AI governance: the policy layer above any individual deployment

Phase 3 closes, the track closes

Phase 3 has been building the policy and coordination layer above the deployment-time safety case that Phase 2 worked. L7 named the value-loading problem and the moral parliament; L8 supplied the formal vocabulary of collective action and the institutional-mechanism response; L9 takes the institutional mechanism and asks who designs it, who enforces it, and at what scale. The answer is the governance layer, and Hendrycks Chapter 8 works the question.

The chapter organizes the discussion around a four-layer taxonomy: corporate governance, national governance, international governance, and compute governance. Each layer operates at a different scope; each has its own mechanisms, its own enforcement instruments, its own characteristic failure modes. The L9 capability is operational: given a real-world governance proposal (an EU AI Act article, a US executive order section, a compute-cap proposal, a corporate Responsible Scaling Policy), situate it inside the taxonomy and defend the placement.

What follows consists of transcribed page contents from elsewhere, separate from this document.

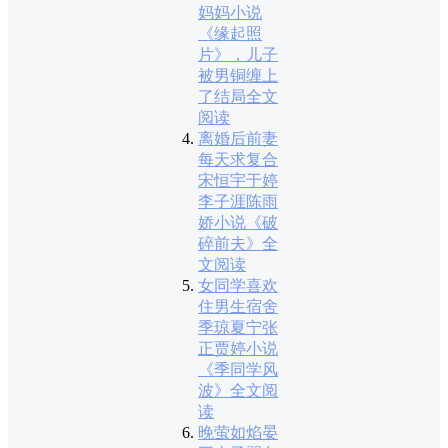
妈妈小说
《缘起照
片》，儿子
被男铜缠上
了结局全文
阅读
离婚后前妻
每天求复合
宋恒宇于婷
李子涯陈雨
娇小说《破
碎前夫》全
文阅读
女同学喜欢
住男生宿舍
季琼夏宁张
正贾婷小说
《季同学风
波》全文阅
读
晚萤如焰晏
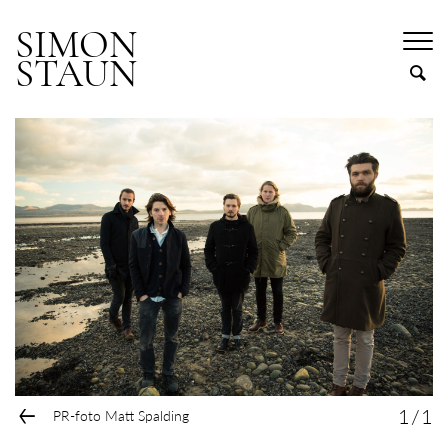
SIMON
STAUN
←
1
/
1
PR-foto Matt Spalding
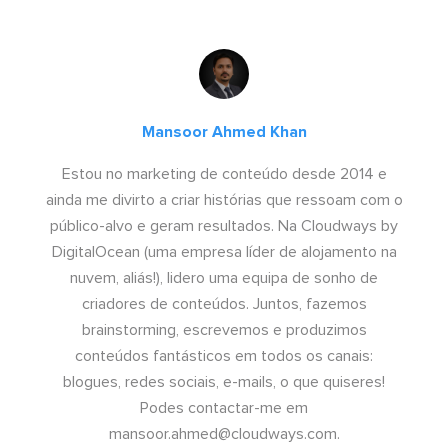
Mansoor Ahmed Khan
Estou no marketing de conteúdo desde 2014 e
ainda me divirto a criar histórias que ressoam com o
público-alvo e geram resultados. Na Cloudways by
DigitalOcean (uma empresa líder de alojamento na
nuvem, aliás!), lidero uma equipa de sonho de
criadores de conteúdos. Juntos, fazemos
brainstorming, escrevemos e produzimos
conteúdos fantásticos em todos os canais:
blogues, redes sociais, e-mails, o que quiseres!
Podes contactar-me em
mansoor.ahmed@cloudways.com
.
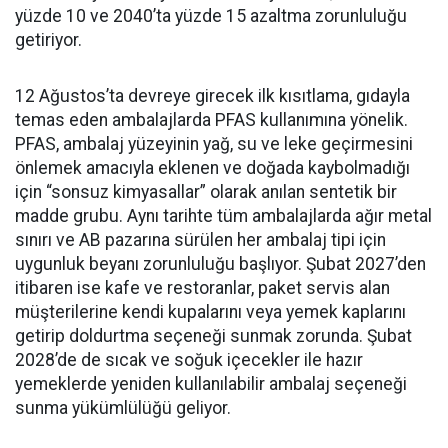
yüzde 10 ve 2040’ta yüzde 15 azaltma zorunluluğu
getiriyor.
12 Ağustos’ta devreye girecek ilk kısıtlama, gıdayla
temas eden ambalajlarda PFAS kullanımına yönelik.
PFAS, ambalaj yüzeyinin yağ, su ve leke geçirmesini
önlemek amacıyla eklenen ve doğada kaybolmadığı
için “sonsuz kimyasallar” olarak anılan sentetik bir
madde grubu. Aynı tarihte tüm ambalajlarda ağır metal
sınırı ve AB pazarına sürülen her ambalaj tipi için
uygunluk beyanı zorunluluğu başlıyor. Şubat 2027’den
itibaren ise kafe ve restoranlar, paket servis alan
müşterilerine kendi kupalarını veya yemek kaplarını
getirip doldurtma seçeneği sunmak zorunda. Şubat
2028’de de sıcak ve soğuk içecekler ile hazır
yemeklerde yeniden kullanılabilir ambalaj seçeneği
sunma yükümlülüğü geliyor.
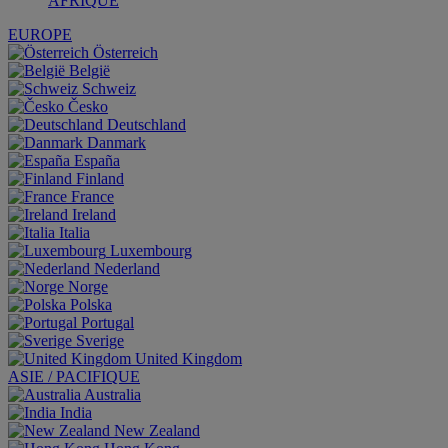
AFRIQUE
EUROPE
Österreich
België
Schweiz
Česko
Deutschland
Danmark
España
Finland
France
Ireland
Italia
Luxembourg
Nederland
Norge
Polska
Portugal
Sverige
United Kingdom
ASIE / PACIFIQUE
Australia
India
New Zealand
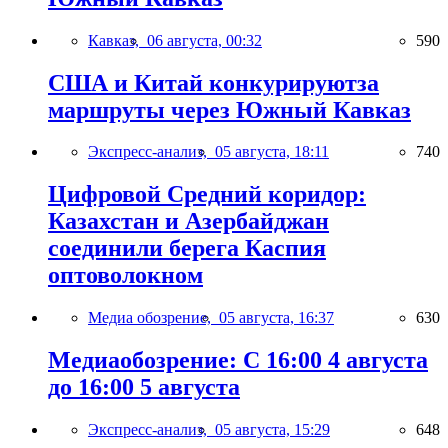
Кавказ,
06 августа, 00:32
590
США и Китай конкурируютза
маршруты через Южный Кавказ
Экспресс-анализ,
05 августа, 18:11
740
Цифровой Средний коридор:
Казахстан и Азербайджан
соединили берега Каспия
оптоволокном
Медиа обозрение,
05 августа, 16:37
630
Медиаобозрение: С 16:00 4 августа
до 16:00 5 августа
Экспресс-анализ,
05 августа, 15:29
648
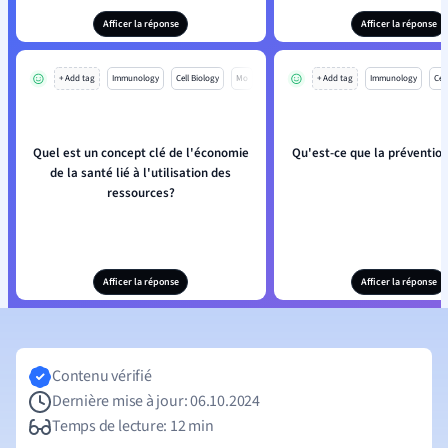
Afficer la réponse
Afficer la réponse
+ Add tag
Immunology
Cell Biology
Mo
+ Add tag
Immunology
Cell
Quel est un concept clé de l'économie
Qu'est-ce que la prévention
de la santé lié à l'utilisation des
ressources?
Afficer la réponse
Afficer la réponse
Contenu vérifié
Dernière mise à jour: 06.10.2024
Temps de lecture: 12 min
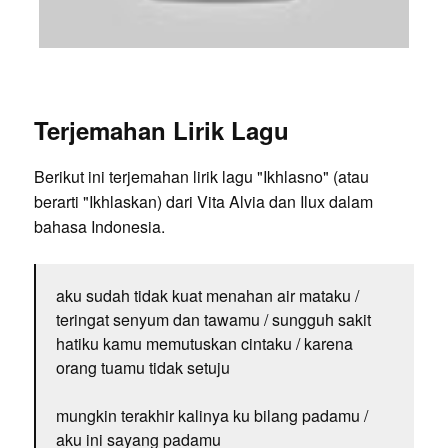
Terjemahan Lirik Lagu
Berikut ini terjemahan lirik lagu "Ikhlasno" (atau
berarti "Ikhlaskan) dari Vita Alvia dan Ilux dalam
bahasa Indonesia.
aku sudah tidak kuat menahan air mataku /
teringat senyum dan tawamu / sungguh sakit
hatiku kamu memutuskan cintaku / karena
orang tuamu tidak setuju
mungkin terakhir kalinya ku bilang padamu /
aku ini sayang padamu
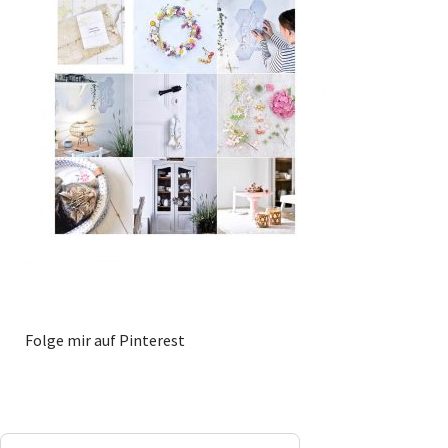
Folge mir auf Pinterest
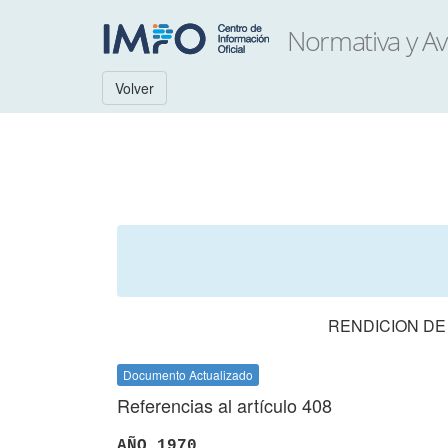
Volver
RENDICION DE
Documento Actualizado
Referencias al artículo 408
AÑO 1970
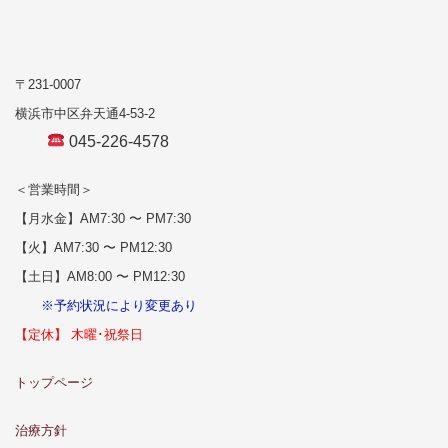
〒231-0007
横浜市中区弁天通4-53-2
045-226-4578
＜営業時間＞
【月水金】AM7:30 〜 PM7:30
【火】AM7:30 〜 PM12:30
【土日】AM8:00 〜 PM12:30
※予約状況により変更あり
【定休】 木曜･祝祭日
トップページ
治療方針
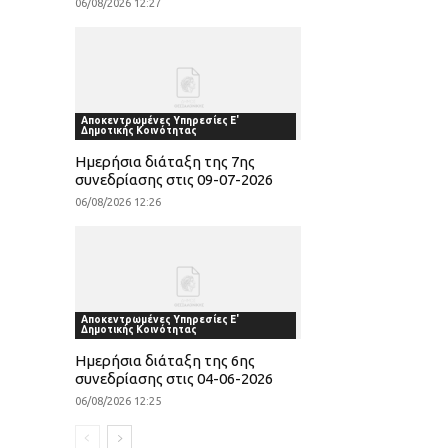
06/08/2026 12:27
Αποκεντρωμένες Υπηρεσίες Ε'
Δημοτικής Κοινότητας
Ημερήσια διάταξη της 7ης
συνεδρίασης στις 09-07-2026
06/08/2026 12:26
Αποκεντρωμένες Υπηρεσίες Ε'
Δημοτικής Κοινότητας
Ημερήσια διάταξη της 6ης
συνεδρίασης στις 04-06-2026
06/08/2026 12:25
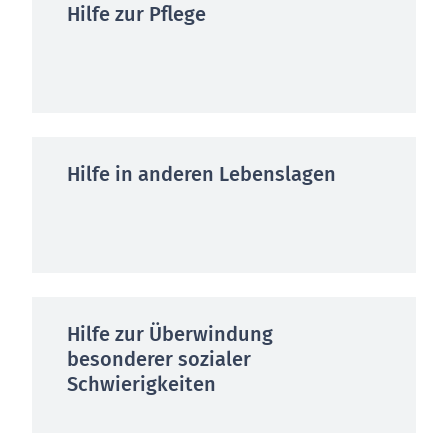
Hilfe zur Pflege
Hilfe in anderen Lebenslagen
Hilfe zur Überwindung
besonderer sozialer
Schwierigkeiten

The Phase 0 §6 register applies most strongly here, because the topic invites normative framing more than any other in the track. The lesson presents Hendrycks’ four layers and the mechanisms within them as the chapter develops them; it does not advocate for any specific governance proposal or framework. Claims are attributed; the reader does the value-loading.

The four-layer taxonomy

Each layer in the taxonomy is the answer to a different question.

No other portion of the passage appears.